→ **Records provided**:
================================
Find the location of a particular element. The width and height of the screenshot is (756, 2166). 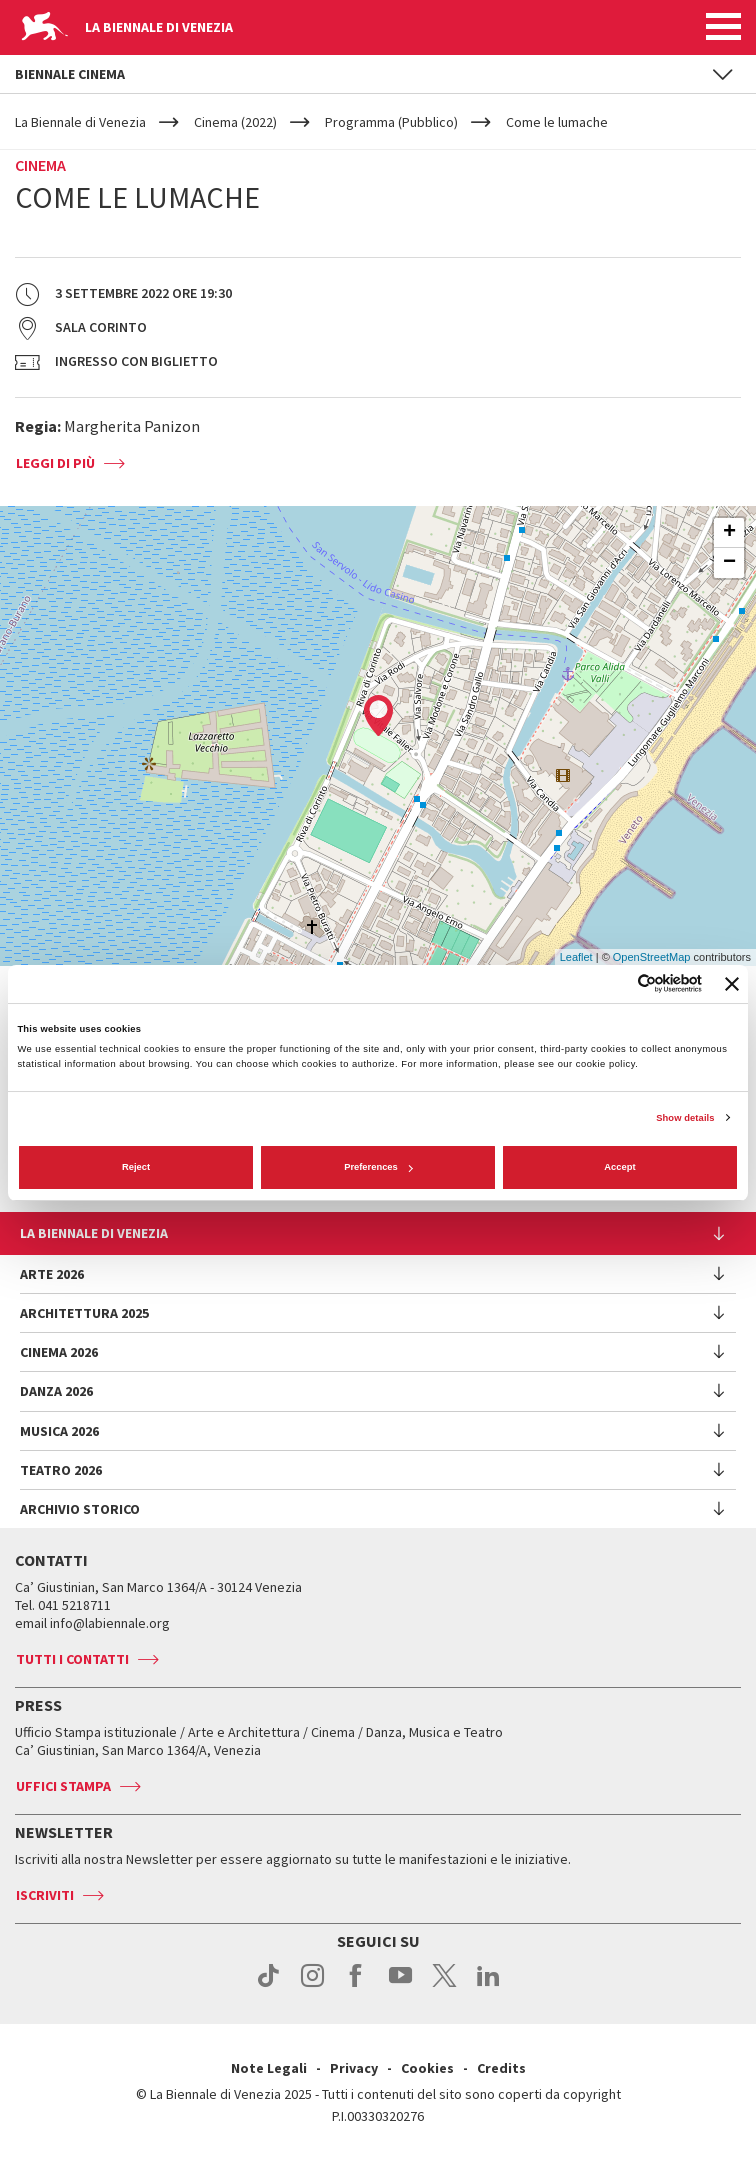

Architettura 2025 is located at coordinates (84, 1313).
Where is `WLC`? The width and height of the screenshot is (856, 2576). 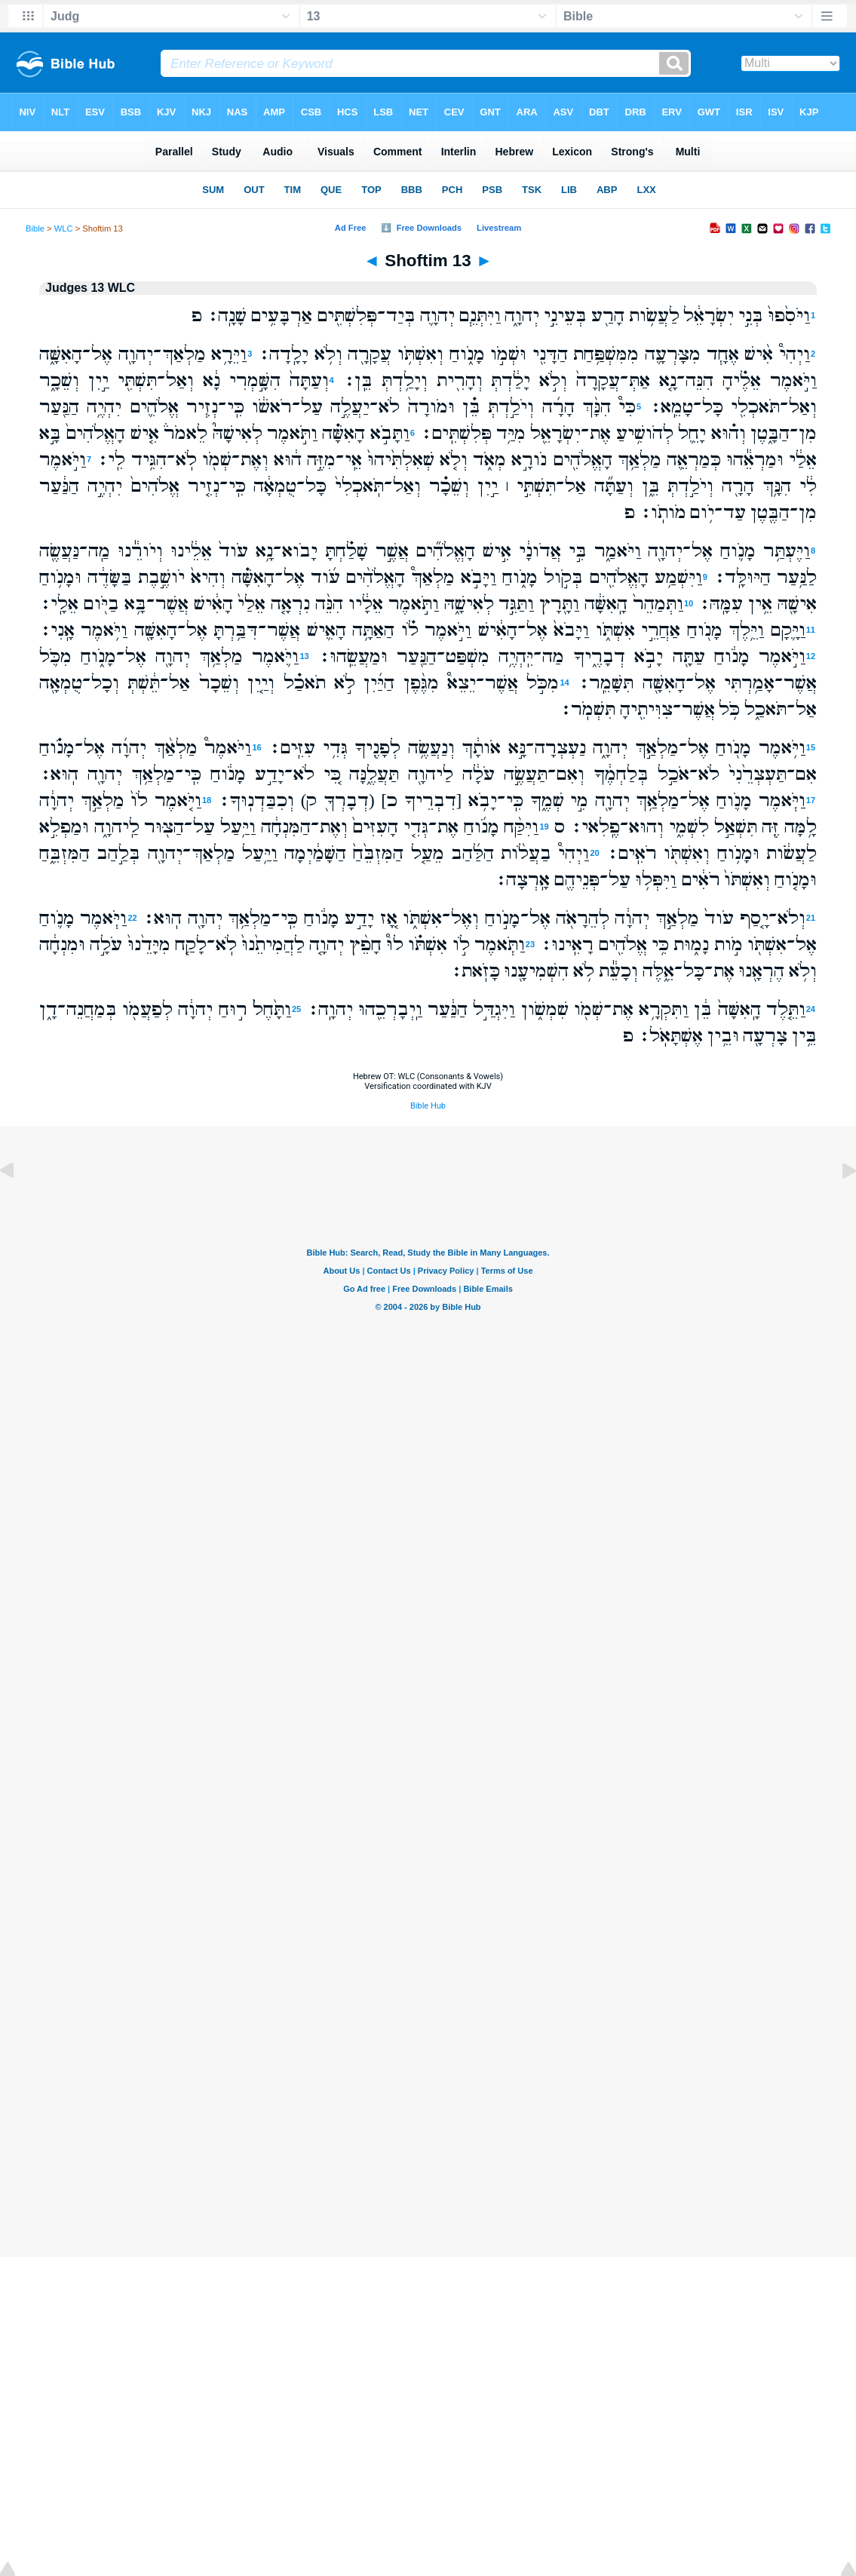 WLC is located at coordinates (63, 228).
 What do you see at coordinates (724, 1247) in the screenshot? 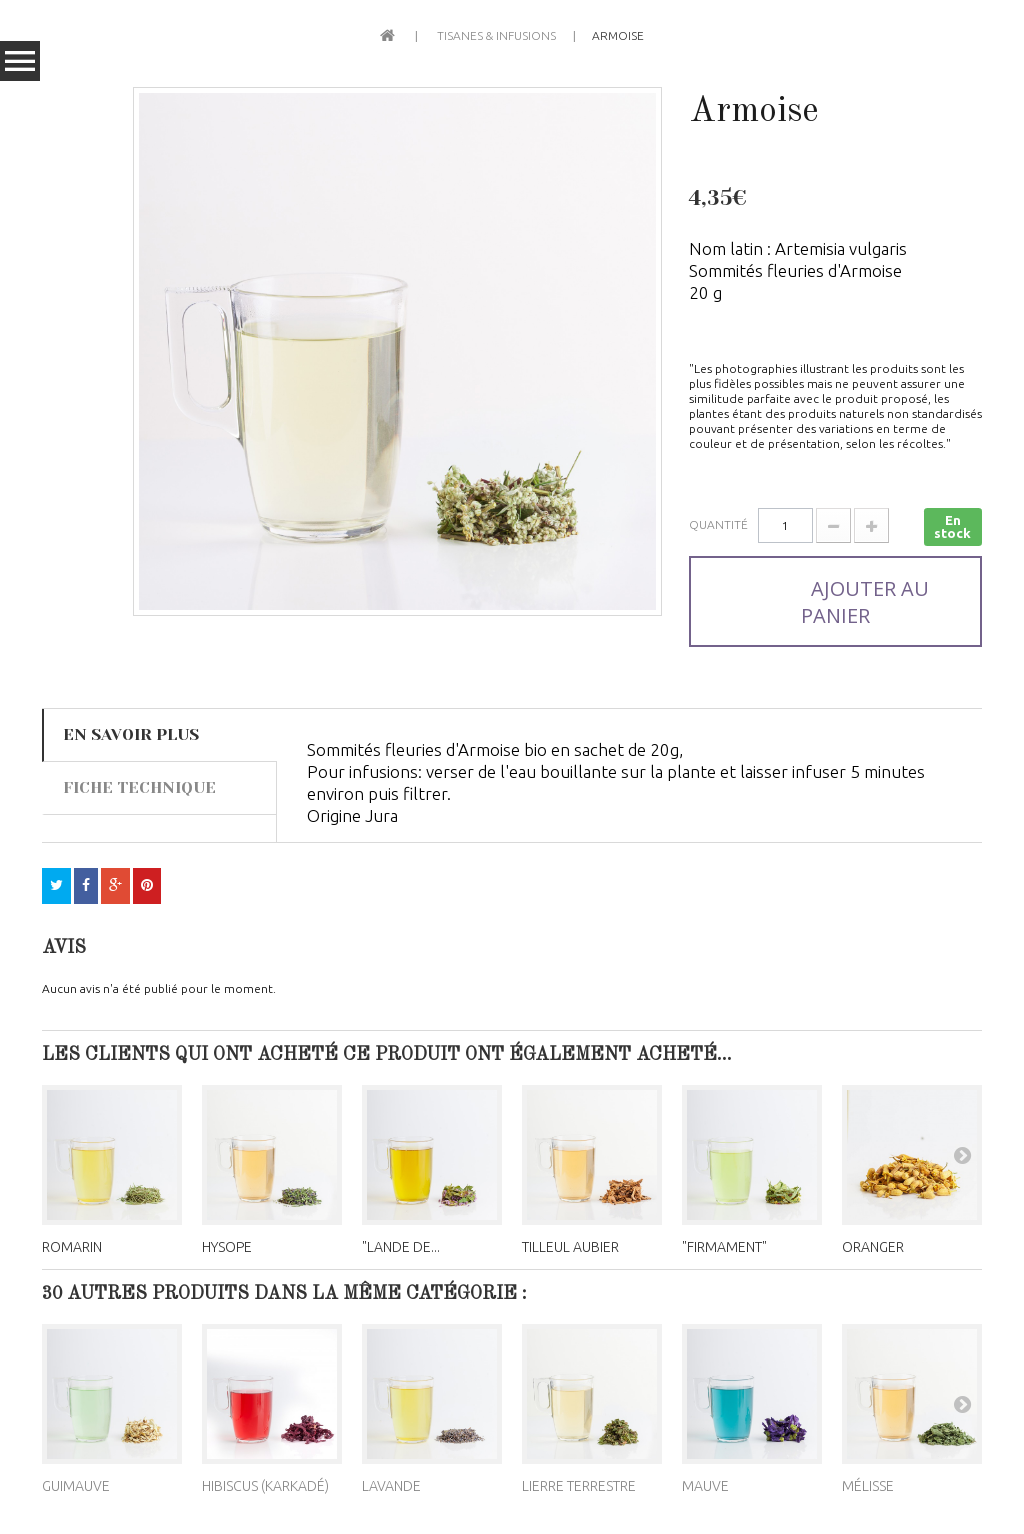
I see `"Firmament"` at bounding box center [724, 1247].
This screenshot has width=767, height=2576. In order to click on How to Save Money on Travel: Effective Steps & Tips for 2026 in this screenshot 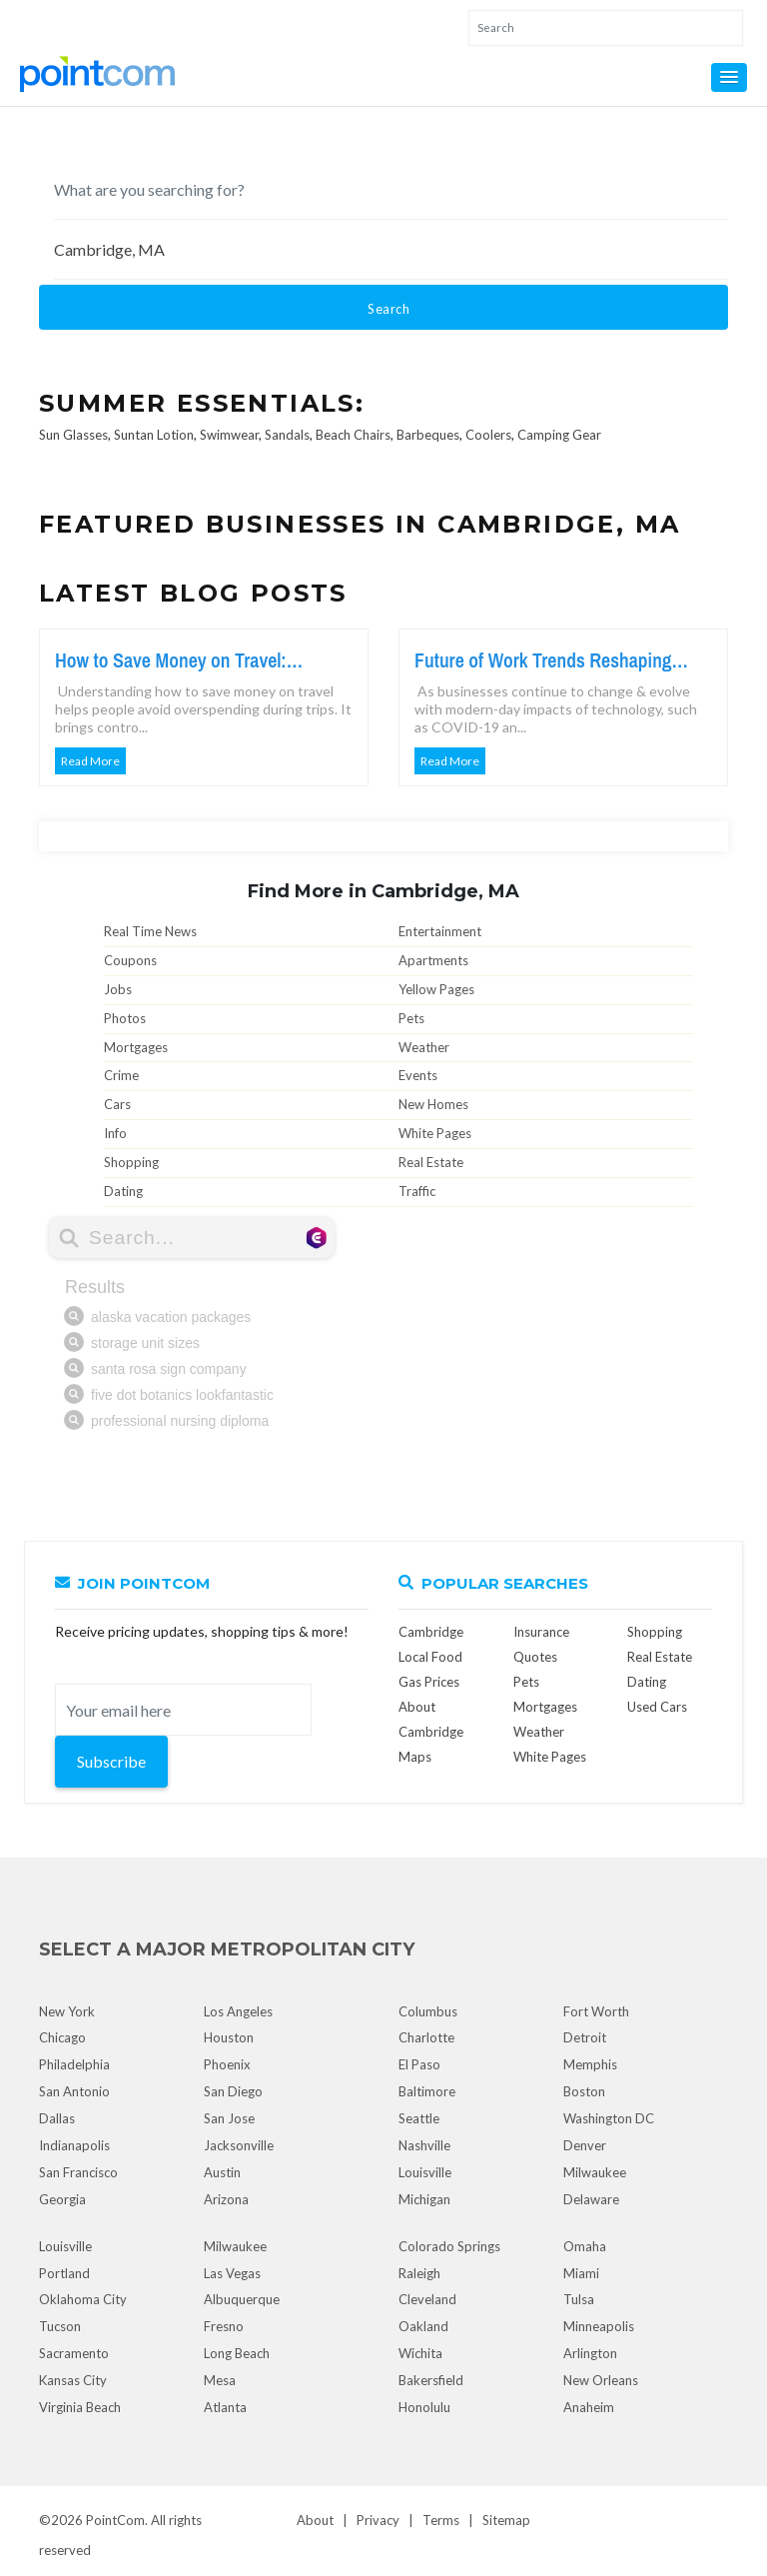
================================
→ **Task statement**: Find the line containing "What do you" in the records above and restate it, and each line after it through the end, word for word, dropping the pictures.

→ **Written reply**:
 What do you see at coordinates (724, 1247) in the screenshot? 
I see `"Firmament"` at bounding box center [724, 1247].
This screenshot has width=767, height=2576. In order to click on How to Save Money on Travel: Effective Steps & Tips for 2026 in this screenshot 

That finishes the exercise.